The new ETFs, some from venerable names like Franklin Templeton, Invesco, Fidelity, Blackrock and iShares, others from firms like Valkyrie and Bitwise, have one thing in common: they were set up to invest in a cryptocurrency called Bitcoin. They all put their investor money directly into the tokens, which are stored in digital wallets, which means their returns will mirror the bumpy price trajectory of Bitcoins in the crypto marketplace.
Bitcoin tokens, like all of the 1,000+ cryptocurrency tokens circulating on various exchanges, are not backed by any government or tangible asset, and the Securities and Exchange Commissions is telling the world that these are highly speculative investments.
These ETFs allow ordinary investors who would not know how to exchange dollars for Bitcoin on the Coinbase exchange, who don’t have the expertise to move Bitcoins to a cold wallet to protect them from poaching hackers, can now invest in the asset in a relatively convenient manner. It’s helpful to remember the SEC’s characterization of the tokens; most investors would be wise to limit their Bitcoin exposure if they are not willing to invest in something that might (if the detractors are right) vaporize its value and generate a 100% loss.
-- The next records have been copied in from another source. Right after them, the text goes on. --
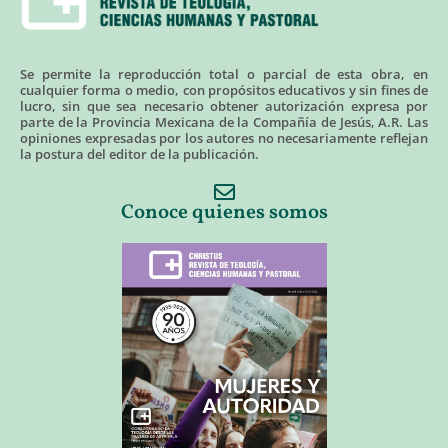
Se permite la reproducción total o parcial de esta obra, en
cualquier forma o medio, con propósitos educativos y sin fines de
lucro, sin que sea necesario obtener autorización expresa por
parte de la Provincia Mexicana de la Compañía de Jesús, A.R. Las
opiniones expresadas por los autores no necesariamente reflejan
la postura del editor de la publicación.
Conoce quienes somos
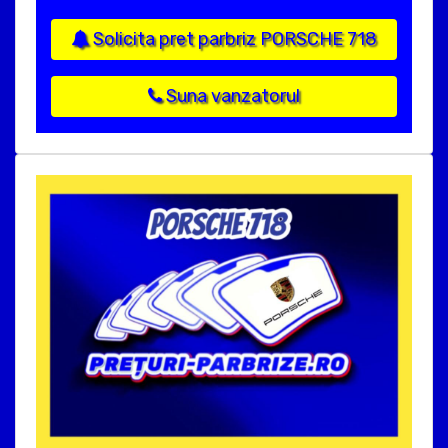
Solicita pret parbriz PORSCHE 718
Suna vanzatorul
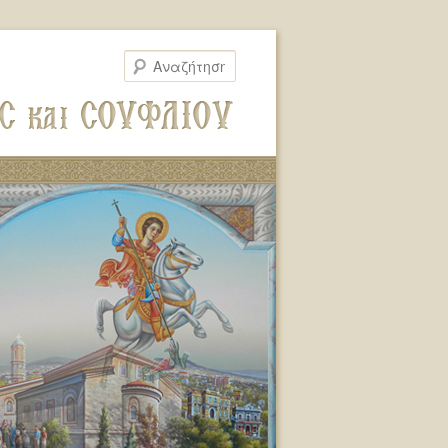
Αναζήτηση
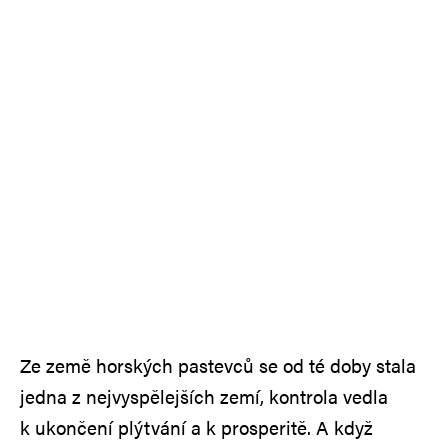
Ze země horských pastevců se od té doby stala
jedna z nejvyspělejších zemí, kontrola vedla
k ukončení plýtvání a k prosperitě. A když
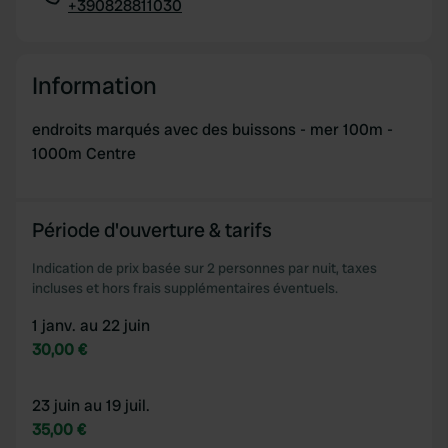
+390828811030
Copie
Information
endroits marqués avec des buissons - mer 100m -
1000m Centre
Période d'ouverture & tarifs
Indication de prix basée sur 2 personnes par nuit, taxes
incluses et hors frais supplémentaires éventuels.
1 janv. au 22 juin
30,00 €
23 juin au 19 juil.
35,00 €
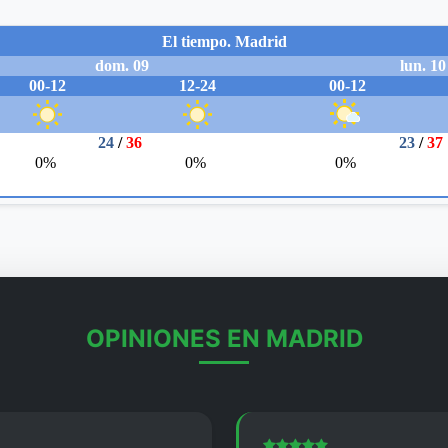
OPINIONES EN MADRID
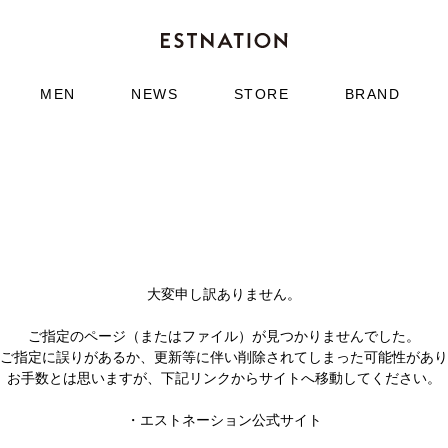
MEN
NEWS
STORE
BRAND
大変申し訳ありません。
ご指定のページ（またはファイル）が見つかりませんでした。
のご指定に誤りがあるか、更新等に伴い削除されてしまった可能性があ
お手数とは思いますが、下記リンクからサイトへ移動してください。
・
エストネーション公式サイト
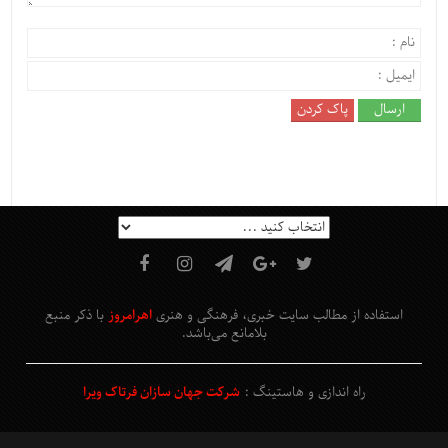
استفاده از مطالب سایت خبری، فرهنگی و هنری
اهرامروز
با ذکر منبع
بلامانع
می‌باشد
.
راه اندازی و هاستینگ :
شرکت جهان سازان فرتاک ویرا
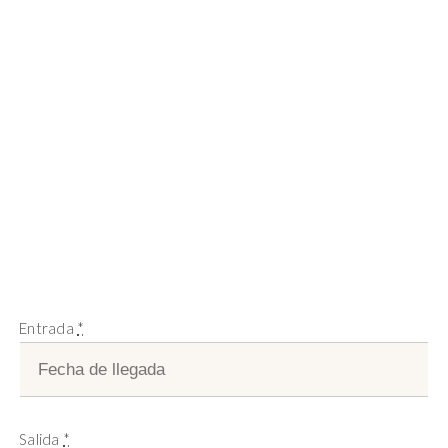
Entrada
*
Salida
*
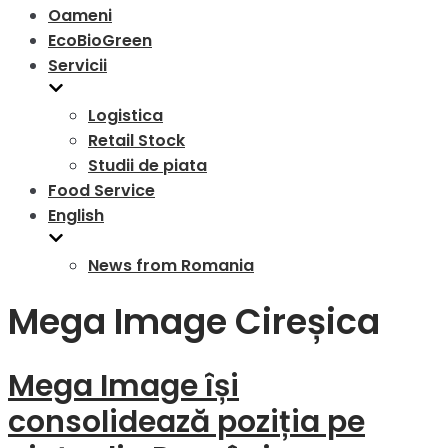
Oameni
EcoBioGreen
Servicii
Logistica
Retail Stock
Studii de piata
Food Service
English
News from Romania
Mega Image Cireșica
Mega Image își
consolidează poziția pe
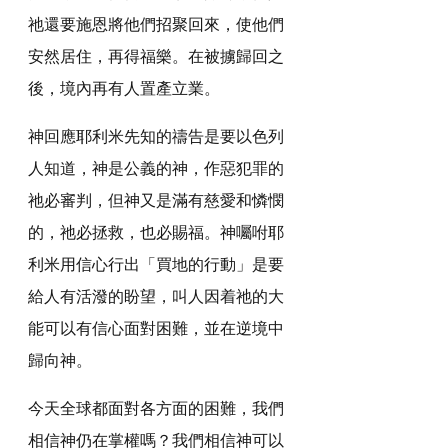
祂還要施恩將他們招聚回來，使他們
安然居住，再得福樂。在被擄歸回之
後，境內再有人置產立業。
神回應耶利米先知的禱告是要以色列
人知道，神是公義的神，作惡犯罪的
祂必審判，但神又是滿有慈愛和憐憫
的，祂必拯救，也必賜福。神囑咐耶
利米用信心行出「買地的行動」是要
給人有活潑的盼望，叫人因着祂的大
能可以有信心面對困難，並在逆境中
歸向神。
今天全球都面對各方面的困難，我們
相信神仍在掌權嗎？我們相信神可以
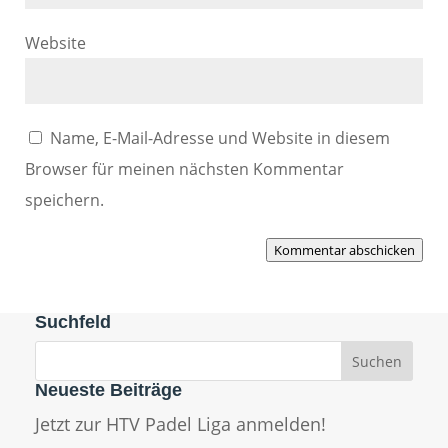
Website
Name, E-Mail-Adresse und Website in diesem
Browser für meinen nächsten Kommentar
speichern.
Kommentar abschicken
Suchfeld
Neueste Beiträge
Jetzt zur HTV Padel Liga anmelden!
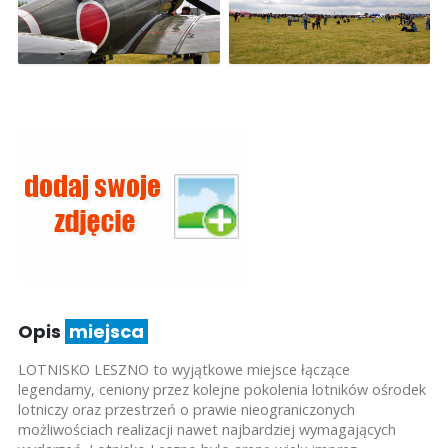
Opis
miejsca
LOTNISKO LESZNO to wyjątkowe miejsce łączące
legendarny, ceniony przez kolejne pokolenia lotników ośrodek
lotniczy oraz przestrzeń o prawie nieograniczonych
możliwościach realizacji nawet najbardziej wymagających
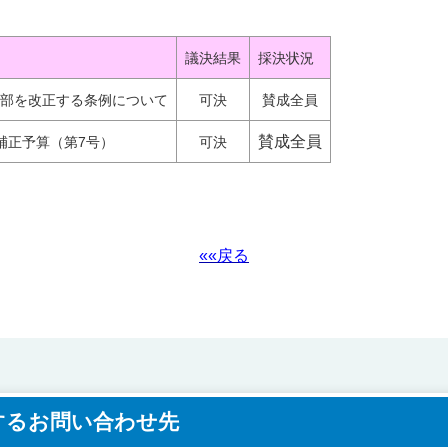
議決
結果
採決
状況
部を改正する条例について
可決
賛成全員
賛成全員
補正予算（第7号）
可決
««戻る
するお問い合わせ先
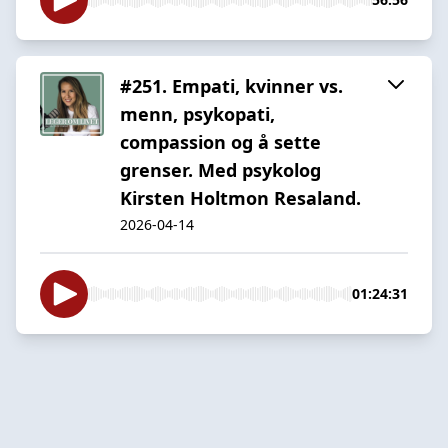
#251. Empati, kvinner vs.
menn, psykopati,
compassion og å sette
grenser. Med psykolog
Kirsten Holtmon Resaland.
2026-04-14
01:24:31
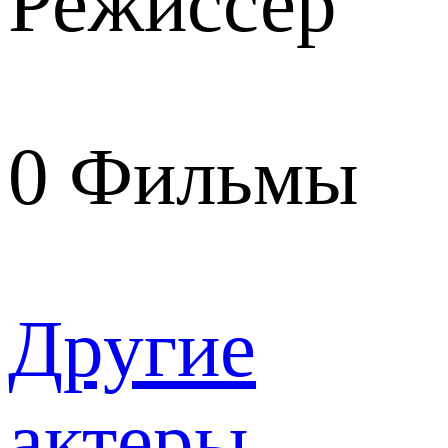
Режиссер
0
Фильмы
Другие
актеры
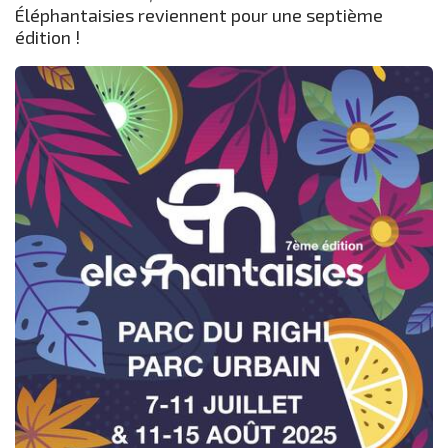
Éléphantaisies reviennent pour une septième
édition !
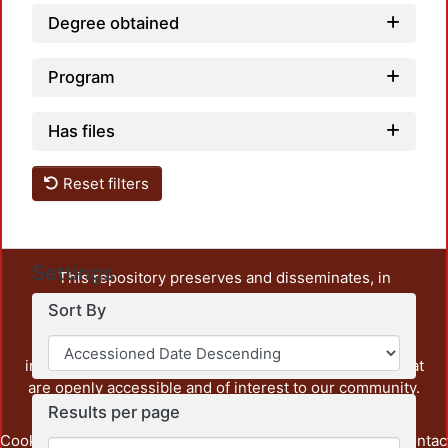
Degree obtained
Program
Has files
Reset filters
Settings
This repository preserves and disseminates, in
unrestricted open access, the teaching and research
Sort By
output of UAM Azcapotzalco. It also includes some
administrative and graphic documents from the
institution, as well as content from other institutions that
are openly accessible and of interest to our community.
Results per page
Cookie
Privacy
End User
Send
footer.link.contac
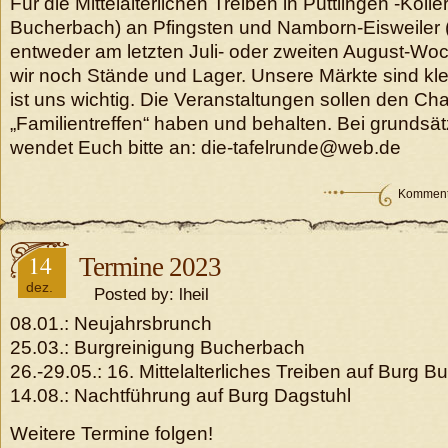
Für die Mittelalterlichen Treiben in Püttlingen -Köll
Bucherbach) an Pfingsten und Namborn-Eisweiler 
entweder am letzten Juli- oder zweiten August-W
wir noch Stände und Lager. Unsere Märkte sind klei
ist uns wichtig. Die Veranstaltungen sollen den Ch
„Familientreffen“ haben und behalten. Bei grundsä
wendet Euch bitte an: die-tafelrunde@web.de
Kommenta
14
Termine 2023
dez.
Posted by: lheil
08.01.: Neujahrsbrunch
25.03.: Burgreinigung Bucherbach
26.-29.05.: 16. Mittelalterliches Treiben auf Burg 
14.08.: Nachtführung auf Burg Dagstuhl
Weitere Termine folgen!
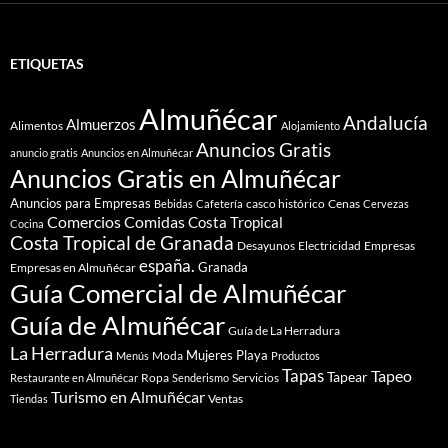
ETIQUETAS
Almuñécar
Andalucía
Almuerzos
Alimentos
Alojamiento
Anuncios Gratis
anuncio gratis
Anuncios en Almuñécar
Anuncios Gratis en Almuñécar
Anuncios para Empresas
casco histórico
Cenas
Bebidas
Cafetería
Cervezas
Comidas
Comercios
Costa Tropical
Cocina
Costa Tropical de Granada
Desayunos
Electricidad
Empresas
españa.
Granada
Empresas en Almuñécar
Guía Comercial de Almuñécar
Guía de Almuñécar
Guía de La Herradura
La Herradura
Mujeres
Playa
Moda
Menús
Productos
Tapas
Tapeo
Tapear
Ropa
Servicios
Restaurante en Almuñécar
Senderismo
Turismo en Almuñécar
Ventas
Tiendas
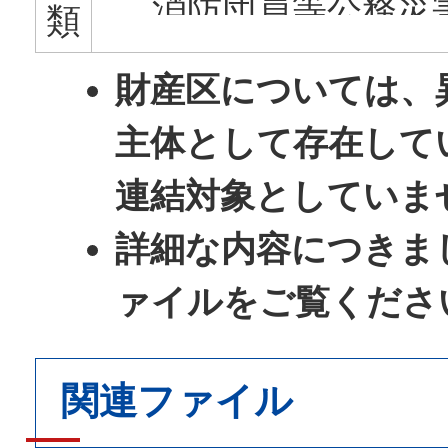
消防団員等公務災
類
石川県市町村消防
財産区については、
広域連合
主体として存在して
石川県後期高齢者
連結対象としていま
地方公社
詳細な内容につきま
加賀市土地開発公
ァイルをご覧くださ
第三セクター等
加賀市総合サービ
関連ファイル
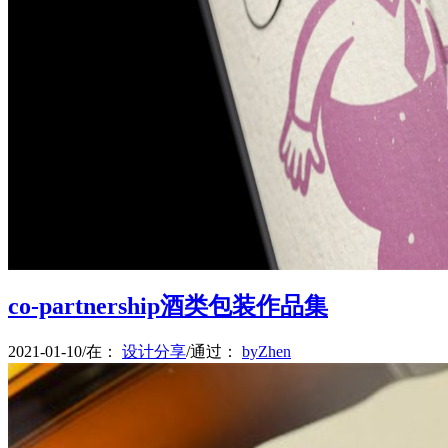
菜单
菜单
co-partnership酒类包装作品集
2021-01-10
/
在：
设计分享
/
通过：
byZhen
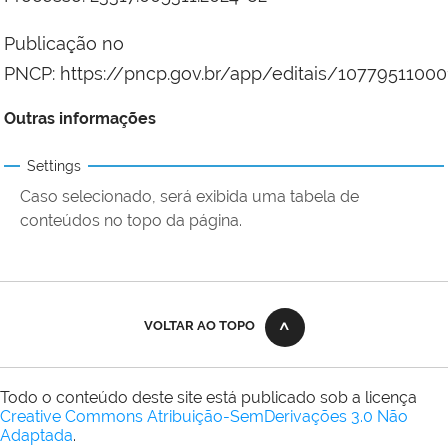
Publicação no
PNCP: https://pncp.gov.br/app/editais/1077951100
Outras informações
Settings
Caso selecionado, será exibida uma tabela de
conteúdos no topo da página.
VOLTAR AO TOPO
Todo o conteúdo deste site está publicado sob a licença
Creative Commons Atribuição-SemDerivações 3.0 Não
Adaptada
.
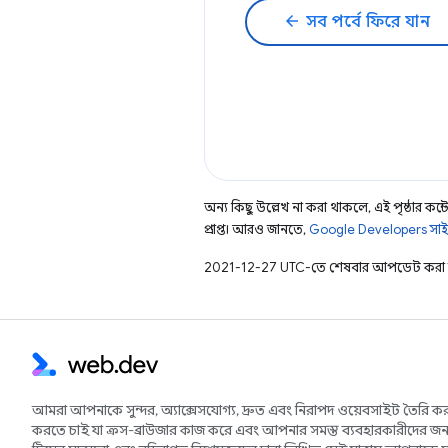
arrow_back
সব পর্বে ফিরে যান
অন্য কিছু উল্লেখ না করা থাকলে, এই পৃষ্ঠার কন্টে
প্রাপ্ত। আরও জানতে,
Google Developers সাই
2021-12-27 UTC-তে শেষবার আপডেট করা 
আমরা আপনাকে সুন্দর, অ্যাক্সেসযোগ্য, দ্রুত এবং নিরাপদ ওয়েবসাইট তৈরি কর
করতে চাই যা ক্রস-ব্রাউজার কাজ করে এবং আপনার সমস্ত ব্যবহারকারীদের জন্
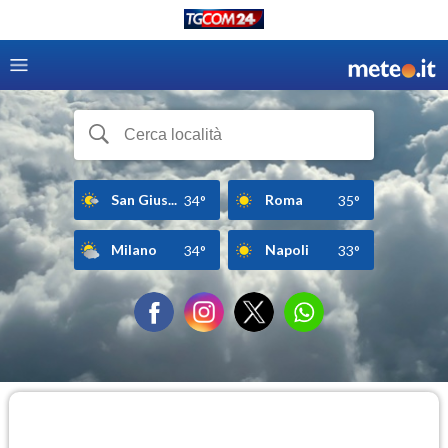
San Gius...
Roma
34°
35°
Milano
Napoli
34°
33°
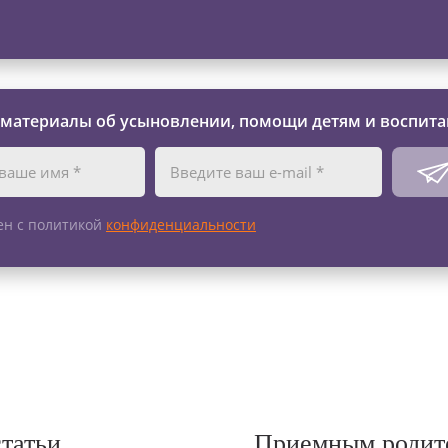
 материалы об усыновлении, помощи детям и воспита
ен с политикой
конфиденциальности
статьи
Приемным родит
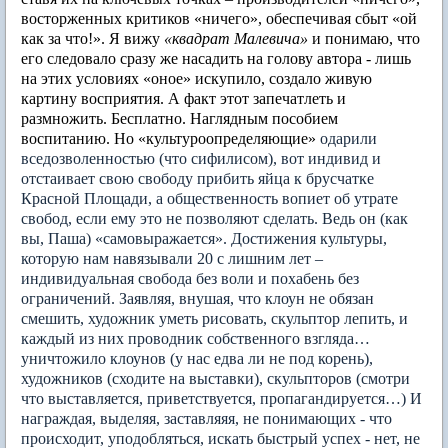
восторженных критиков «ничего», обеспечивая сбыт «ой
как за что!». Я вижу
«квадрат Малевича»
и понимаю, что
его следовало сразу же насадить на голову автора - лишь
на этих условиях «оное» искупило, создало живую
картину восприятия. А факт этот запечатлеть и
размножить. Бесплатно. Наглядным пособием
воспитанию. Но «культуроопределяющие»
одарили
вседозволенностью (что сифилисом), вот индивид и
отстаивает свою свободу прибить яйца к брусчатке
Красной Площади, а общественность вопиет об утрате
свобод, если ему это не позволяют сделать. Ведь он (как
вы, Паша) «самовыражается». Достижения культуры,
которую нам навязывали 20 с лишним лет –
индивидуальная свобода без воли и похабень без
ограничений. Заявляя, внушая, что клоун не обязан
смешить, художник уметь рисовать, скульптор лепить, и
каждый из них проводник собственного взгляда…
уничтожило клоунов (у нас едва ли не под корень),
художников (сходите на выставки), скульпторов (смотри
что выставляется, приветствуется, пропагандируется…) И
награждая, выделяя, заставляяя, не понимающих - что
происходит, уподобляться, искать быстрый успех - нет, не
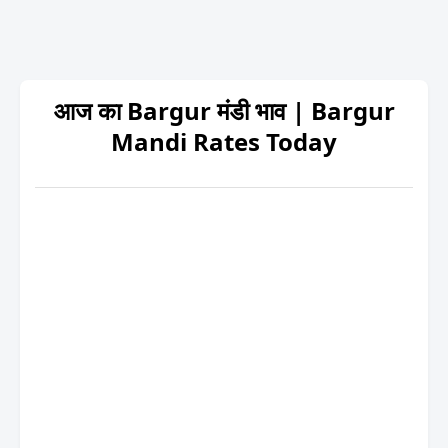
आज का Bargur मंडी भाव | Bargur
Mandi Rates Today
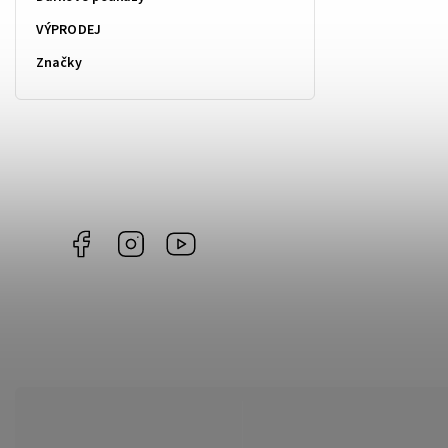
VÝPRODEJ
Značky
Facebook
Instagram
https://www.youtube.com/@Joiky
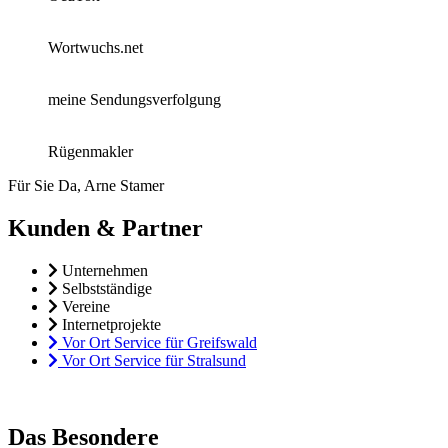
Wortwuchs.net
meine Sendungsverfolgung
Rügenmakler
Für Sie Da, Arne Stamer
Kunden & Partner
Unternehmen
Selbstständige
Vereine
Internetprojekte
Vor Ort Service für Greifswald
Vor Ort Service für Stralsund
Das Besondere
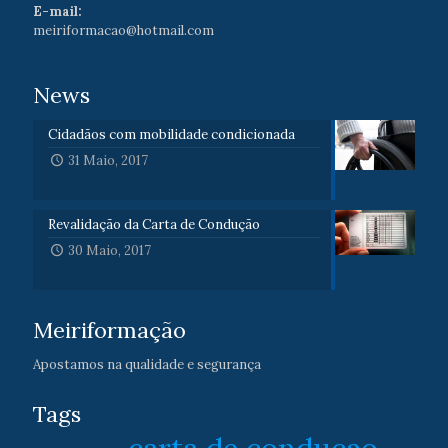
E-mail:
meiriformacao@hotmail.com
News
Cidadãos com mobilidade condicionada
31 Maio, 2017
Revalidação da Carta de Condução
30 Maio, 2017
Meiriformação
Apostamos na qualidade e segurança
Tags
One other note: Bitcoin holdings are taxed as if they are property, not as investments, under current IRS rules. The term ‘currency’ in cryptocurrency is a bit misleading in this regard; if the dollars in your purse or wallet gained in value, it would not be a taxable event when you spend them at the grocery store. But when you buy or sell Bitcoin, you are subject to ordinary income or capital gains taxes, just like stocks.